Last Tuesday the American ambassador to Libya, stationed in Benghazi, was killed by an angry mob. Apparently this and the rest of the violence sweeping the Middle East over the last week is because of the above video, which is certainly among the most heinous pieces of crap I’ve seen on YouTube in recent memory. That proposition certainly ties into the whole ‘Muslims can’t stand freedom of expression because their religion makes them irrational and small-minded’ meme that’s going around even the most liberal of circles lately (link very much NSFW).
I don’t buy it.
I’ve been following the story all week, and it’s somewhat exasperating to find usually-decent outlets like Salon and The Atlantic pushing articles expressing a kind of confused naïveté about this ‘new’ Mid-East conflagration. But we liberated them! the subtext wails. To get a better understanding of what’s happening, I think it’s useful to look past the American media – the Guardian has an incendiary piece on the phenomenon here, while the Beeb speaks to some moderate Libyans (they do exist!) here.

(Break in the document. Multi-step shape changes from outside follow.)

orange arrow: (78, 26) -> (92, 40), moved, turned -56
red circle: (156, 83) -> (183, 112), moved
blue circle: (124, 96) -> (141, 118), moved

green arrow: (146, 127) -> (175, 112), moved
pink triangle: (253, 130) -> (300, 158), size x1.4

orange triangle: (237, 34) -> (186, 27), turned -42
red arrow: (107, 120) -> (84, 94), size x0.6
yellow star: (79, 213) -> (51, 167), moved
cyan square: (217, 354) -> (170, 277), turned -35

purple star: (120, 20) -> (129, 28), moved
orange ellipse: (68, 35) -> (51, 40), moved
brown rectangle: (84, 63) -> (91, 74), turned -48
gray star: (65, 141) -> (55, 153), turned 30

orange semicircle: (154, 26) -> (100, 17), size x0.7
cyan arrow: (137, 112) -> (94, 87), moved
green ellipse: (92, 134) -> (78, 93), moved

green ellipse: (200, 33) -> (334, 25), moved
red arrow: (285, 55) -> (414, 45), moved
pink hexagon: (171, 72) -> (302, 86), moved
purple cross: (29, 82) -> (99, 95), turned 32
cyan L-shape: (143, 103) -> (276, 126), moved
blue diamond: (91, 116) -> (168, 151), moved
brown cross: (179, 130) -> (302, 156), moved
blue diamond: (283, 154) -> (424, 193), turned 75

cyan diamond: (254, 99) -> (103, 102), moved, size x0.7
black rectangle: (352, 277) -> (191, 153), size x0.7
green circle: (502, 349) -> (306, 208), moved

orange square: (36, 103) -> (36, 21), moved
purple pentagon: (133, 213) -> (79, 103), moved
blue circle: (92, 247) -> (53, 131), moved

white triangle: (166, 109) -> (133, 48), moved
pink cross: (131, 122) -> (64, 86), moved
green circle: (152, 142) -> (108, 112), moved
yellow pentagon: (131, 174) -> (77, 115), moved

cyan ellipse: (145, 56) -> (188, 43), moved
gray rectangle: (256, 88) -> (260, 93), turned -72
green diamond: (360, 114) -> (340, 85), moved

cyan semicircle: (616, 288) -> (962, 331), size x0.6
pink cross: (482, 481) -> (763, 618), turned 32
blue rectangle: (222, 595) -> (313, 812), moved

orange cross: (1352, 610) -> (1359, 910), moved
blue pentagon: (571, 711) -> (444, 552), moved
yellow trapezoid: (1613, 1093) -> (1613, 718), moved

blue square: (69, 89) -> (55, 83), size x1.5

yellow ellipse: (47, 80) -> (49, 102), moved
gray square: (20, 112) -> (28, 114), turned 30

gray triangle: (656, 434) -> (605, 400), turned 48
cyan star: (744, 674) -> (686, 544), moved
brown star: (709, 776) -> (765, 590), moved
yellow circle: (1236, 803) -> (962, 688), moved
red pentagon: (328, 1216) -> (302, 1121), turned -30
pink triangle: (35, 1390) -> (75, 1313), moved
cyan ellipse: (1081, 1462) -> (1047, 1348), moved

Evolutionary psychology! It seeks to explain why we think dumb things, with reference to nature’s blind, dickish scalpel. It’s an endlessly fascinating topic of debate among psychologists, biologists and anyone who gives two shits about the origins of our juicy, juicy brains. As a way of explaining and discovering our own natures, though, it’s waning in popularity, and this very readable article (couched as a book review) looks into why that is.